The things that happened next happened very quickly. Two women, one of them holding a two-litre bottle of milk, followed him in. I was quite confused, had no idea what was going on but regardless I was glad Mark wasn’t here because this guy was fairly unpleasant at best. Gav and my sister were on their feet. I stood between them and the man.
“He’s not here! He went to the shops! I don’t know where he is!”
“Fuckin’ liar!” At this point he went for me with a meat cleaver. Fortunately I had pretty quick reactions, or I’d have lost an important twenty centimetres off the top of my head. The two women- I still don’t know who they were or why they were with this maniac- were alternately trying to calm the guy down and talk to my sister. Gav had got my hand signals and gone off to call the police- this was before cellphones were everywhere.
Something seemed to snap inside the guy and he went for me again, picking up a chair and swinging it at me, I stepped back and he did a full circle. I shoulder-charged him and he went flying; it gave me a split second to push my sister out of the front door, lock it and lock myself in the downstairs toilet, which had a solid-core door that opened outwards.
He recovered and started trying to hack his way into the toilet with the meat cleaver. I shouted out of the toilet window for my sister to run away and hide, but she was only little and scared and crying and didn’t know what to do. I couldn’t get out through the little window. A moment later, the maniac guy smashed open the front door- he smashed the glass panel in it, something I’ve never seen before or since in a double-glazed door- and walked through the broken glass shards. There was blood everywhere. The two women picked their way through and were trying to drag him away from the tiny toilet door window. He smashed it and stuck his arm through, his head, jabbing at me with the cleaver but never connecting. I sprayed toilet cleaner spray in his eyes which made him lose interest for a moment, he was shouting, always shouting.
The two women bundled my sister into a white car and the man got in and drove off.
An immeasurable length of time later, the police arrived. Gav had called them and all was in effect. The police rapidly found Mark, the lodger, who confirmed that the man had been his brother, who had escaped from prison during a day release to go to a funeral. The funeral had been for his father, who the man had killed, pushing him through a plate glass window and pouring petrol on him, burning him to death.

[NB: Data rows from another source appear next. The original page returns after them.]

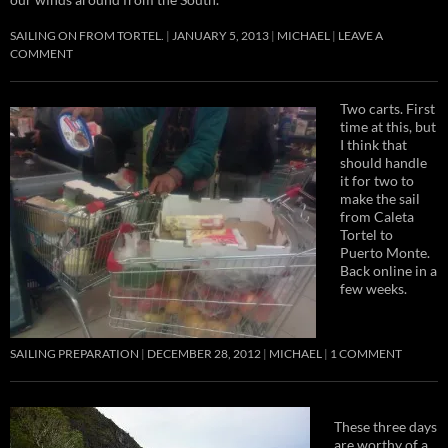
SAILING ON FROM TORTEL.
JANUARY 5, 2013
MICHAEL
LEAVE A
COMMENT
Two carts. First
time at this, but
I think that
should handle
it for two to
make the sail
from Caleta
Tortel to
Puerto Monte.
Back online in a
few weeks.
SAILING PREPARATION
DECEMBER 28, 2012
MICHAEL
1 COMMENT
These three days
are worthy of a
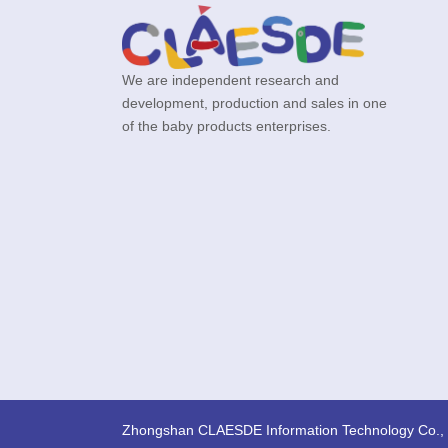
We are independent research and
development, production and sales in one
of the baby products enterprises.
Zhongshan CLAESDE Information Technology Co., 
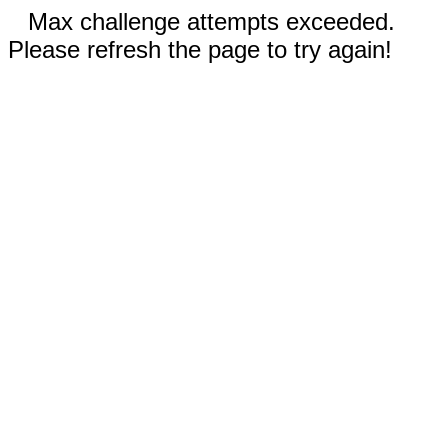
Max challenge attempts exceeded.
Please refresh the page to try again!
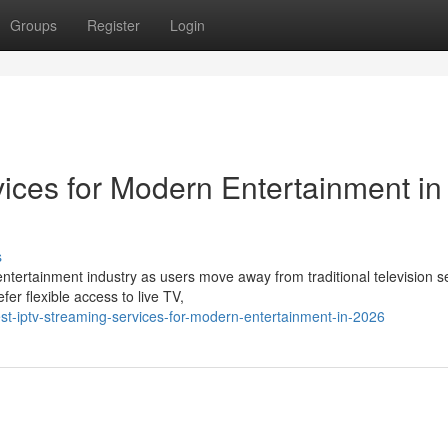
Groups
Register
Login
ices for Modern Entertainment in
s
ntertainment industry as users move away from traditional television s
r flexible access to live TV,
t-iptv-streaming-services-for-modern-entertainment-in-2026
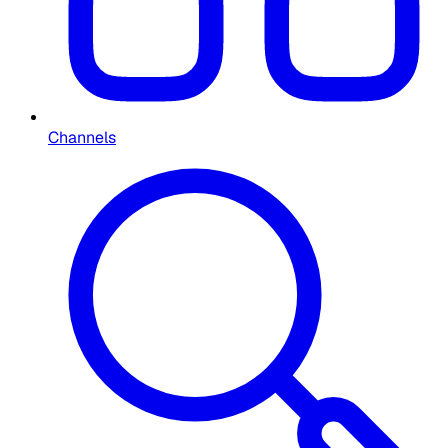
Channels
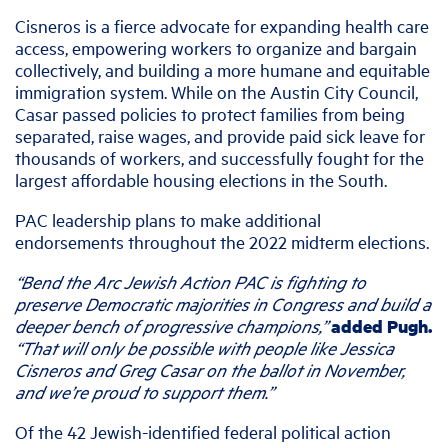
Cisneros is a fierce advocate for expanding health care
access, empowering workers to organize and bargain
collectively, and building a more humane and equitable
immigration system. While on the Austin City Council,
Casar passed policies to protect families from being
separated, raise wages, and provide paid sick leave for
thousands of workers, and successfully fought for the
largest affordable housing elections in the South.
PAC leadership plans to make additional
endorsements throughout the 2022 midterm elections.
“Bend the Arc Jewish Action PAC is fighting to
preserve Democratic majorities in Congress and build a
deeper bench of progressive champions,”
added Pugh.
“That will only be possible with people like Jessica
Cisneros and Greg Casar on the ballot in November,
and we’re proud to support them.”
Of the 42 Jewish-identified federal political action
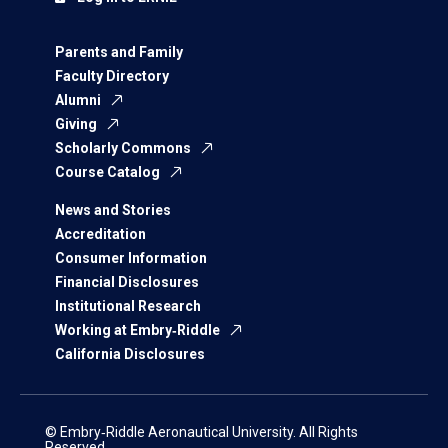
Parents and Family
Faculty Directory
Alumni
Giving
Scholarly Commons
Course Catalog
News and Stories
Accreditation
Consumer Information
Financial Disclosures
Institutional Research
Working at Embry‑Riddle
California Disclosures
© Embry‑Riddle Aeronautical University. All Rights
Reserved.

The police found him forty minutes later based on the information I gave him. My sister was unharmed, though she still sees a psychiatrist regularly today. My mother kicked the lodger out, and he was killed six months later by his escapologist brother.
Do I wish that the police had arrived with guns? No.
Do I wish that I had had a gun? Not if it meant that he would have one too. He would certainly have killed my sister and probably me too.
Am I scared of this happening again? No. It’s so vanishingly rare.
Wow! Damn. . . that must’ve felt like an eternity.
My younger brother was almost shot by a police officer called to our house.
The year was oh one or two before you were born, I was 13 or 14. My mother was down in the city (NYC) staying the weekend with her boyfriend. I was upstairs listening to my radio when my younger brother came upstairs, visibly shaken he’s telling me someone’s in the house.
I turn down the radio to listen and sure enough you could hear shit being knocked all over the place. I had him hide in a cubby in my closet while I shimmied barefoot down a tree outside my window.
A car stopped to ask if I was alright and I replied I was trying to get to the police station because. . . . . . so they took me.
The police drive me back to the house and approach with guns drawn (small town, nothing like this ever happens there, so they’re probably more scared than we were) and there’s a figure crouched on the roof. The cop raises his gun and I jump out of the car (thank God they had opened the door for me beforehand) screaming NOoooo THAT’S MY BROTHER! Whew, that was close. Damn kid never DID listen to me.
Turns out it was a ferral cat!!! Completely disoriented and probably half daft with rabies or something which explains why everything in it’s path was knocked over.
About a week later we’re watching TV in the den and my brother says hey look here. So I peer back into the corner and these luminescent eyes are staring back at me. IT”S THAT DAMNED CAT AGAIN!!!!
Didn’t you just LOVE being the eldest in a single parent household!
Shitting Christ, both of you.
Fuck.
{{{{{{hugs}}}}}}}
I don’t think, even if I had a gun, I could shoot anyone. I once shot a 110 shotgun at a paper plate nailed to a tree. Hated it.
When my son was about 3 he *always* used to pretend he had a gun. I wouldn’t get him any gun toys, but he’d make guns out of lego or whatever. One time I asked him, ‘Why do boys like guns so much?’ And he said, ‘It’s like shooting wee-wee from my willy.’
From the mouths of babes.
Well, I’ve shot and killed things with a shotgun, that’s what you do when you grow up on a farm- I once killed a fox when the Hunt chased it onto our land, and I did that with a shotgun. But I’m not sentimental. Guns are tools. They’re powerful objects and they warp the mind of the person holding them; they make them believe that violent death is imminent.
And that is what usually happens. When a man has a gun in his hand he thinks every problem can be solved in its firing.
I hate guns.
My father-in-law was robbed and shot by a man with a homemade gun. He would be dead right now except for the fact he packs and was able to shoot the robber in the balls before he could get another shot off.
The real problem with the Anti/Pro gun debate is the lack of good numbers for cases where a gun has saved a life and stopped a crime vs a gun being used to commit the crime.
I’d rather live in a society where even criminals don’t use guns. I do.